Sensenbrenner went on to declare: "When an American citizen claims his or her rights have been violated, we must take those claims seriously. Our civil rights laws have remade our society for the better." He later called on the Senate to "follow the legacy of those who achieved equal rights for all Americans during the 1960s in Congress, in the courts, and on the streets and in the buses and at the lunch counters."

Republican Congressman Stephen Buyer of Indiana asserted that an acquittal of Clinton would represent a danger to existing civil rights legislation. He asked, "Are sexual harassment lawsuits ... now somewhat less important than our other civil rights laws? Which of our civil rights laws will fall next?" The other House prosecutors sounded similar themes.

No one in the mass media pointed out the absurdity of these dyed-in-the-wool right-wingers, political descendants of the Dixiecrats and segregationists, pledging their allegiance to "civil rights." Going along with this charade is part and parcel of the media's efforts to portray the Senate trial as a legitimate political undertaking.
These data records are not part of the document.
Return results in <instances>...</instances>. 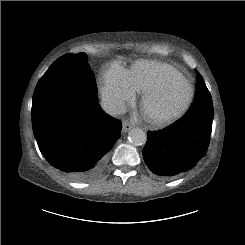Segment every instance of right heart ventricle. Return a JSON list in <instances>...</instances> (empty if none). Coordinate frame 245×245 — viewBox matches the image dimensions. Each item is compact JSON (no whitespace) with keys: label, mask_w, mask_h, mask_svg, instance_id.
<instances>
[{"label":"right heart ventricle","mask_w":245,"mask_h":245,"mask_svg":"<svg viewBox=\"0 0 245 245\" xmlns=\"http://www.w3.org/2000/svg\"><path fill=\"white\" fill-rule=\"evenodd\" d=\"M178 71L171 65L155 61L135 62L127 70L129 81L137 92H144L148 88L158 85Z\"/></svg>","instance_id":"obj_1"}]
</instances>
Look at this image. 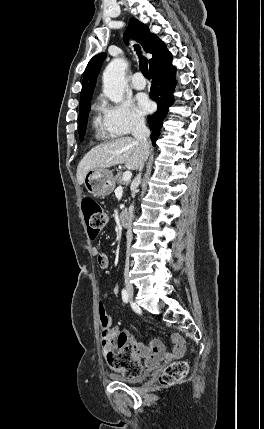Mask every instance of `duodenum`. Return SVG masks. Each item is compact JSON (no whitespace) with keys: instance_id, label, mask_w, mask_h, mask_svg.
<instances>
[{"instance_id":"duodenum-1","label":"duodenum","mask_w":264,"mask_h":429,"mask_svg":"<svg viewBox=\"0 0 264 429\" xmlns=\"http://www.w3.org/2000/svg\"><path fill=\"white\" fill-rule=\"evenodd\" d=\"M130 216V214L127 212V211H122L120 214H119V217H118V219H119V222H120V224L122 225V226H127L128 225V223H129V221H128V217Z\"/></svg>"}]
</instances>
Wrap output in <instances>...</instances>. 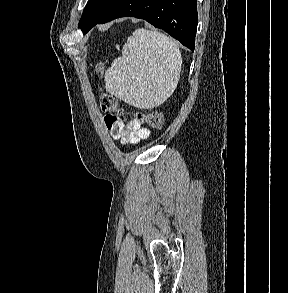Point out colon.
Instances as JSON below:
<instances>
[{"label": "colon", "instance_id": "1", "mask_svg": "<svg viewBox=\"0 0 288 293\" xmlns=\"http://www.w3.org/2000/svg\"><path fill=\"white\" fill-rule=\"evenodd\" d=\"M95 72L98 76H101L104 72V64L102 62H99L95 66ZM101 91V106L103 110L105 111H118L119 113H122V109L118 108V102L117 99L104 92L102 89ZM135 120L139 122L140 124H146L154 129H161L164 126V116L159 111H153L149 113H136L135 114Z\"/></svg>", "mask_w": 288, "mask_h": 293}]
</instances>
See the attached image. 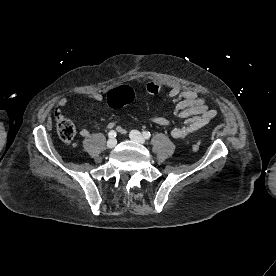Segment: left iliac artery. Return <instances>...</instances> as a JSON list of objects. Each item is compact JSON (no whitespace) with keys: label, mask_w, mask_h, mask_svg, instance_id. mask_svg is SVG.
<instances>
[{"label":"left iliac artery","mask_w":276,"mask_h":276,"mask_svg":"<svg viewBox=\"0 0 276 276\" xmlns=\"http://www.w3.org/2000/svg\"><path fill=\"white\" fill-rule=\"evenodd\" d=\"M143 136H144L145 139H149L150 136H151V134H150V132H148V131H144V132H143Z\"/></svg>","instance_id":"left-iliac-artery-1"}]
</instances>
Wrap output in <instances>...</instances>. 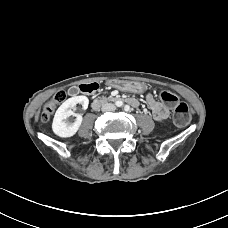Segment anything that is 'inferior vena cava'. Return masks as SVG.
Returning a JSON list of instances; mask_svg holds the SVG:
<instances>
[{
  "label": "inferior vena cava",
  "mask_w": 228,
  "mask_h": 228,
  "mask_svg": "<svg viewBox=\"0 0 228 228\" xmlns=\"http://www.w3.org/2000/svg\"><path fill=\"white\" fill-rule=\"evenodd\" d=\"M115 109L116 107L111 103L105 104L102 108L103 111H114Z\"/></svg>",
  "instance_id": "602c4592"
}]
</instances>
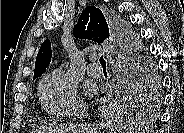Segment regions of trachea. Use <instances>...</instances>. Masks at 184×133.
Returning a JSON list of instances; mask_svg holds the SVG:
<instances>
[{"label":"trachea","instance_id":"1","mask_svg":"<svg viewBox=\"0 0 184 133\" xmlns=\"http://www.w3.org/2000/svg\"><path fill=\"white\" fill-rule=\"evenodd\" d=\"M99 61H100L101 66H102L103 68H106V61H105V59L103 58V56H101V57L99 58Z\"/></svg>","mask_w":184,"mask_h":133}]
</instances>
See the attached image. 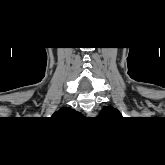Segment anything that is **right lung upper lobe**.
Instances as JSON below:
<instances>
[{
	"label": "right lung upper lobe",
	"instance_id": "cb5924a9",
	"mask_svg": "<svg viewBox=\"0 0 165 165\" xmlns=\"http://www.w3.org/2000/svg\"><path fill=\"white\" fill-rule=\"evenodd\" d=\"M75 113V110L67 107H62L60 108L57 112H55L52 117L57 118V117H68L70 115H73Z\"/></svg>",
	"mask_w": 165,
	"mask_h": 165
}]
</instances>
No commentators thought to bring up the connections of Barr, who was one of the Republican House members presenting the case against Clinton, and Lott, who is spearheading the effort in the Senate to remove him from office, to the Council of Conservative Citizens.

This group considers interracial marriage "white genocide" and prints anti-Semitic diatribes in its publication, The Citizen Informer. "Western civilization with all its might and glory would never have achieved its greatness without the directing hand of God and the creative genius of the white race," wrote Robert Patterson, a CCC columnist last autumn. "Any effort to destroy the race by a mixture of black blood is an effort to destroy Western civilization itself." "There is still time," wrote Patterson in another piece. "The Civil Rights Act of 1964 and the Voting Rights Act of 1965 should be repealed!"
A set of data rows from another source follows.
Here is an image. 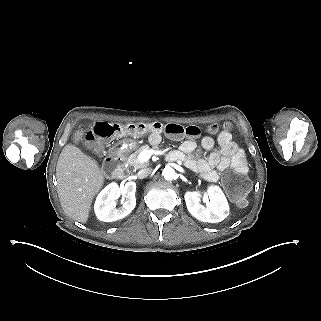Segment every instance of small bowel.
Masks as SVG:
<instances>
[{
	"instance_id": "c3829d8e",
	"label": "small bowel",
	"mask_w": 321,
	"mask_h": 321,
	"mask_svg": "<svg viewBox=\"0 0 321 321\" xmlns=\"http://www.w3.org/2000/svg\"><path fill=\"white\" fill-rule=\"evenodd\" d=\"M151 141H157L158 136L152 134ZM215 143L219 149L211 152L207 157H199L197 143L193 140H185L180 145L179 151L174 152L176 160L182 161L189 169L199 173L206 181L216 182L222 171L233 168L245 172L247 160L244 151L234 142L230 132H221L216 140L211 136H205L201 140L203 150H211Z\"/></svg>"
}]
</instances>
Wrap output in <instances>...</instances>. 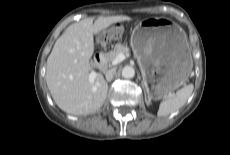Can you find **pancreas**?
Wrapping results in <instances>:
<instances>
[{
  "label": "pancreas",
  "mask_w": 230,
  "mask_h": 155,
  "mask_svg": "<svg viewBox=\"0 0 230 155\" xmlns=\"http://www.w3.org/2000/svg\"><path fill=\"white\" fill-rule=\"evenodd\" d=\"M120 53H122L124 55H128L129 54V48L125 45H122L121 43H117L114 46V50L102 54V59L106 63L110 64L113 62V60L116 58V56Z\"/></svg>",
  "instance_id": "obj_1"
}]
</instances>
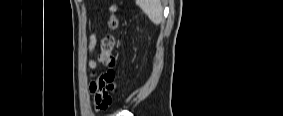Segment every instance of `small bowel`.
I'll list each match as a JSON object with an SVG mask.
<instances>
[{"instance_id":"c3829d8e","label":"small bowel","mask_w":283,"mask_h":116,"mask_svg":"<svg viewBox=\"0 0 283 116\" xmlns=\"http://www.w3.org/2000/svg\"><path fill=\"white\" fill-rule=\"evenodd\" d=\"M95 47V37L93 36L91 38V43H90V49L93 50ZM90 66L92 68L96 67V62L95 61H91L90 62ZM90 92L93 95V99H94V103L96 105V103L103 101V100H107L108 98H111L110 94H109V90L110 89V84L107 82H102L101 81V76L97 77L95 79H93L90 82V86H89Z\"/></svg>"}]
</instances>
Founded in 1985, the CCC is the successor to the racist Citizens Council of America (CCA)--commonly known as the White Citizens Councils--which was founded to oppose school desegregation in the 1950s and was called the "white-collar Ku Klux Klan." One of the CCA's members, Byron de la Beckwith, was the assassin of civil rights leader Medgar Evers.
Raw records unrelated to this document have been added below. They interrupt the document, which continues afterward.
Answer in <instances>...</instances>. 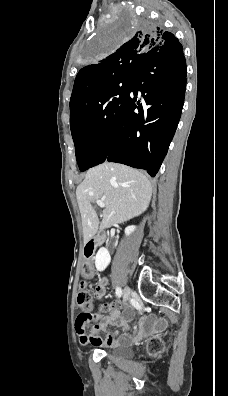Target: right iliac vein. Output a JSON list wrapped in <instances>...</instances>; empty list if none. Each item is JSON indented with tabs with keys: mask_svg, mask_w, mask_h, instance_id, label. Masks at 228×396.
Here are the masks:
<instances>
[{
	"mask_svg": "<svg viewBox=\"0 0 228 396\" xmlns=\"http://www.w3.org/2000/svg\"><path fill=\"white\" fill-rule=\"evenodd\" d=\"M131 294V290L129 287H125L124 288V292H123V302L126 303L130 297Z\"/></svg>",
	"mask_w": 228,
	"mask_h": 396,
	"instance_id": "1",
	"label": "right iliac vein"
}]
</instances>
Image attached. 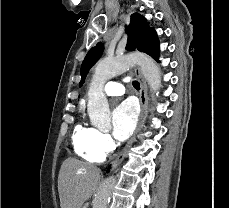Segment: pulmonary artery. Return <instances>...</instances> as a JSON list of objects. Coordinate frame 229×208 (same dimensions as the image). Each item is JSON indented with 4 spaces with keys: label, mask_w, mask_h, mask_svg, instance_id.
<instances>
[{
    "label": "pulmonary artery",
    "mask_w": 229,
    "mask_h": 208,
    "mask_svg": "<svg viewBox=\"0 0 229 208\" xmlns=\"http://www.w3.org/2000/svg\"><path fill=\"white\" fill-rule=\"evenodd\" d=\"M113 78L114 77L109 78V80L103 87V92L108 96L123 95L124 94V84L130 82L131 78L129 76H125L121 80H112Z\"/></svg>",
    "instance_id": "obj_1"
}]
</instances>
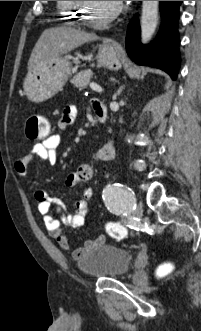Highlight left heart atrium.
Masks as SVG:
<instances>
[{
  "label": "left heart atrium",
  "instance_id": "39dd6f15",
  "mask_svg": "<svg viewBox=\"0 0 201 331\" xmlns=\"http://www.w3.org/2000/svg\"><path fill=\"white\" fill-rule=\"evenodd\" d=\"M122 1H114L116 5H119Z\"/></svg>",
  "mask_w": 201,
  "mask_h": 331
}]
</instances>
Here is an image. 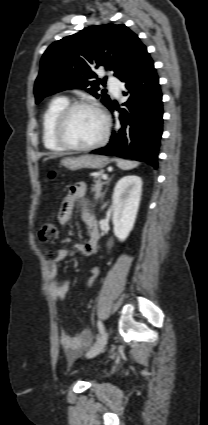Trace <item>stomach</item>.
Here are the masks:
<instances>
[{
    "instance_id": "0dacf381",
    "label": "stomach",
    "mask_w": 208,
    "mask_h": 425,
    "mask_svg": "<svg viewBox=\"0 0 208 425\" xmlns=\"http://www.w3.org/2000/svg\"><path fill=\"white\" fill-rule=\"evenodd\" d=\"M109 162L110 159L107 157L86 154L78 157L65 158L61 161V164L69 170L76 171L84 168L102 169L108 165Z\"/></svg>"
}]
</instances>
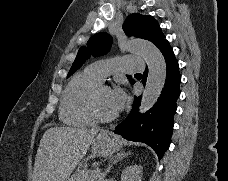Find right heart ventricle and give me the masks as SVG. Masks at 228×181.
Here are the masks:
<instances>
[{"mask_svg":"<svg viewBox=\"0 0 228 181\" xmlns=\"http://www.w3.org/2000/svg\"><path fill=\"white\" fill-rule=\"evenodd\" d=\"M100 81L94 75H87V72L73 76L62 100L61 117L64 121L75 125H91L96 122L90 103Z\"/></svg>","mask_w":228,"mask_h":181,"instance_id":"e07e8e85","label":"right heart ventricle"}]
</instances>
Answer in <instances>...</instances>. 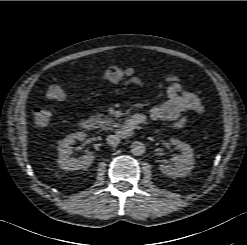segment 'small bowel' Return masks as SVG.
<instances>
[{
	"instance_id": "1",
	"label": "small bowel",
	"mask_w": 247,
	"mask_h": 245,
	"mask_svg": "<svg viewBox=\"0 0 247 245\" xmlns=\"http://www.w3.org/2000/svg\"><path fill=\"white\" fill-rule=\"evenodd\" d=\"M165 81L167 84H158V89L165 90L167 94V100L160 105L153 107L150 110L149 117L138 114L143 118V123L145 124L148 120L153 121H176L180 118L182 113L186 111H192L198 114L204 112V105L202 104L199 97L187 91L181 80L173 74H168L165 76ZM122 85H137L144 87L146 86V81L140 76L130 77L122 82Z\"/></svg>"
}]
</instances>
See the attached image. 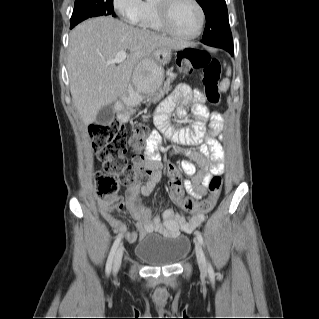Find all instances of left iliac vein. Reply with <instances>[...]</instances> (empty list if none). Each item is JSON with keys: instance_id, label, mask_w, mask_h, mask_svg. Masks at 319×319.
Listing matches in <instances>:
<instances>
[{"instance_id": "obj_1", "label": "left iliac vein", "mask_w": 319, "mask_h": 319, "mask_svg": "<svg viewBox=\"0 0 319 319\" xmlns=\"http://www.w3.org/2000/svg\"><path fill=\"white\" fill-rule=\"evenodd\" d=\"M195 251H196V258H197L199 268H200L201 272L206 273L207 272V261H206V257L204 255V252L202 250V247L198 241H195Z\"/></svg>"}]
</instances>
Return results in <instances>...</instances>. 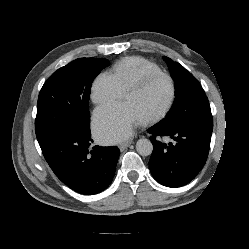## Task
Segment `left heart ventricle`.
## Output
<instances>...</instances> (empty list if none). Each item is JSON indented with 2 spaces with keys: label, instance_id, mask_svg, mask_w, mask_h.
<instances>
[{
  "label": "left heart ventricle",
  "instance_id": "obj_1",
  "mask_svg": "<svg viewBox=\"0 0 249 249\" xmlns=\"http://www.w3.org/2000/svg\"><path fill=\"white\" fill-rule=\"evenodd\" d=\"M171 85L165 78L151 81L142 90L128 94L124 102L129 104L137 115L143 119L159 112L168 102Z\"/></svg>",
  "mask_w": 249,
  "mask_h": 249
}]
</instances>
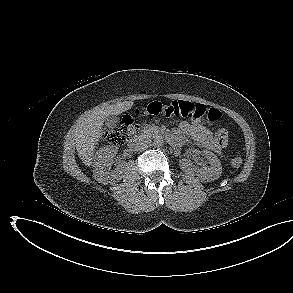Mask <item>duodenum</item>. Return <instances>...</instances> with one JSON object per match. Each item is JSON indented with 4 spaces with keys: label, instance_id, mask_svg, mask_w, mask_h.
<instances>
[{
    "label": "duodenum",
    "instance_id": "410a0bca",
    "mask_svg": "<svg viewBox=\"0 0 293 293\" xmlns=\"http://www.w3.org/2000/svg\"><path fill=\"white\" fill-rule=\"evenodd\" d=\"M166 136H167L168 140H169L173 145H177V144L179 143V138H178L177 136L172 135V134H167ZM143 140H144V136H142V135L134 136V137L130 140L128 146H129V148H131V149H135V148H137L139 145H141V143L143 142Z\"/></svg>",
    "mask_w": 293,
    "mask_h": 293
}]
</instances>
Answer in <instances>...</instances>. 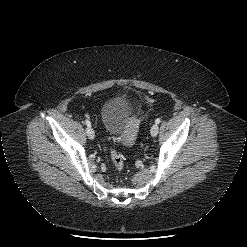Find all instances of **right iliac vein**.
<instances>
[{
	"mask_svg": "<svg viewBox=\"0 0 247 247\" xmlns=\"http://www.w3.org/2000/svg\"><path fill=\"white\" fill-rule=\"evenodd\" d=\"M86 133H87V136L90 139H94L95 138L94 130L91 127L86 128Z\"/></svg>",
	"mask_w": 247,
	"mask_h": 247,
	"instance_id": "right-iliac-vein-1",
	"label": "right iliac vein"
}]
</instances>
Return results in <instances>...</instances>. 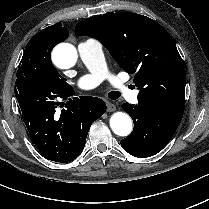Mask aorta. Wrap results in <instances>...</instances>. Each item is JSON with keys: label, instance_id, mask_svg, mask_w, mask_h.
<instances>
[{"label": "aorta", "instance_id": "1", "mask_svg": "<svg viewBox=\"0 0 209 209\" xmlns=\"http://www.w3.org/2000/svg\"><path fill=\"white\" fill-rule=\"evenodd\" d=\"M53 61L62 69L72 67L77 61V51L69 43H61L53 50ZM110 127L116 135L128 136L133 128L130 116L124 112H116L110 118Z\"/></svg>", "mask_w": 209, "mask_h": 209}]
</instances>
In a report issued in December the Southern Poverty Law Center was able to link 17 of the publicly known CCC members to various white supremacist and fascist organizations, including the Invisible Empire Knights of the Ku Klux Klan, the Carolina Knights of the Ku Klux Klan, the National Association for the Advancement of White People, the America First Party, and the National Alliance. A delegation from the CCC attended a rally held by the French neo-fascist National Front of Jean-Marie Le Pen in September 1998. The CCC also has ties to the British National Front and its successor, the British National Party.

In 1995 CCC leader Gordon Baum attempted to recruit a man known as the head of security for the neo-Nazi Aryan Nations organization, Vince Reed, into his outfit. Reed, in fact, was an undercover agent specializing in work in terrorist organizations. According to Reed, Baum told him, "The power is not out there in the gun, it's inside Congress. You can battle for the rest of your life with guns and explosives, and you aren't going anywhere. We've got to do it from the inside."

This is a significant remark in the light of the current crisis in Washington. What the media are concealing from the American people is the fact that the Republican leadership in both houses of Congress is composed of extreme right-wing politicians who promote the policies of organizations like the CCC, policies that represent a grave danger to democratic rights.